Olivier Palmieri spent his childhood dreaming of flying. And now Palmieri, game director for Ubisoft's Eagle Flight, spends hours at a time living out that childhood dream, soaring over the streets of an abandoned Paris as an eagle.
Eagle Flight is Ubisoft's major launch title for the Oculus Rift. It's an experience that lets you soar along the streets of a Paris long ago lost to humanity, zipping through arches, around trees and over peaked chapel rooftops.
But the game, first introduced as a demo last year, isn't just about aimlessly exploring the empty town. There are also challenge modes that have you taking out enemy eagles with a shriek or zipping through floating hoops for a low time and high score.
Most engaging, though, is the added element of competition found in the game's three-versus-three take on capture the flag that has eagles fighting eagles in an attempt to deliver a bit of dead meat to a nest.
Despite the high speeds and sharp turns, the game seems completely free of the issues that can cause motion sickness. The result is an incredibly fast battle of interweaving flight, eagle trying to outfly eagle as opposing teams work to bring the kill home.
My time with the game left me wanting to play more and to learn the more advanced moves that let players layer controller input on top of the game's basic motion and gaze tracking. In the simplest form, the game has players using their gaze to guide the eagle through incredibly precise moves and turns, while the controller is used for increasing or decreasing speed and triggering the shriek attack.

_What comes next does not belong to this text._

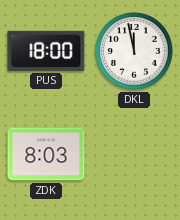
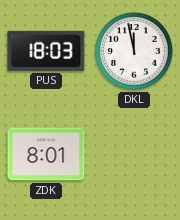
PUS: 18:00 -> 18:03
ZDK: 8:03 -> 8:01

The shriek attack sends a sonic wave out of your eagle, instantly killing any eagle in its path until it fades away. Hitting an opponent eagle, though, is a lot harder then it sounds, because of the precise head-tracking movements.
Eagle Flight's evolution from demo to full-blown game started about two years ago when Ubisoft began to study how to make the most of VR.
"Sometimes VR has a motion issue," Palmieri said. "We wanted to find a solution so that a game can have motion and still make people comfortable."
The team also wanted to make sure the game was very accessible and very precise in its movement controls.
They selected a game centered on controlling an eagle in flight because, when stripped of competition, it can be an easy, even relaxing way to explore VR and its controls, simply using where a player is looking and where their head is pointed to guide the eagle's path.
"It's more concise than any joystick and keyboard," Palmieri said. "Everything is happening in your head. You don't need to have an interface that uses your hand to have something that feels very natural, very precise."
Once the team landed on using head tracking to control the bird, they had to start working on how to prevent players from becoming motion sick while zipping around the skies of Paris.
Through plenty of scientific research and failures, the team eventually came up with a solution that nearly completely removed motion sickness.
"It was a combination of techniques," Palmieri said. "There's the beak you can see on the screen, we reduce the peripheral vision dynamically."
The end result is a game that can deliver fast gameplay without getting people sick. Oculus thinks the solution is so slick that during this week's big launch event, they kept bringing other developers over to check out the game and see how the issues were tackled.
"This is one of the most comfortable VR games for motion," Palmieri said.
Note: Eagle Flight will also be coming to PlayStation VR and the HTC Vive.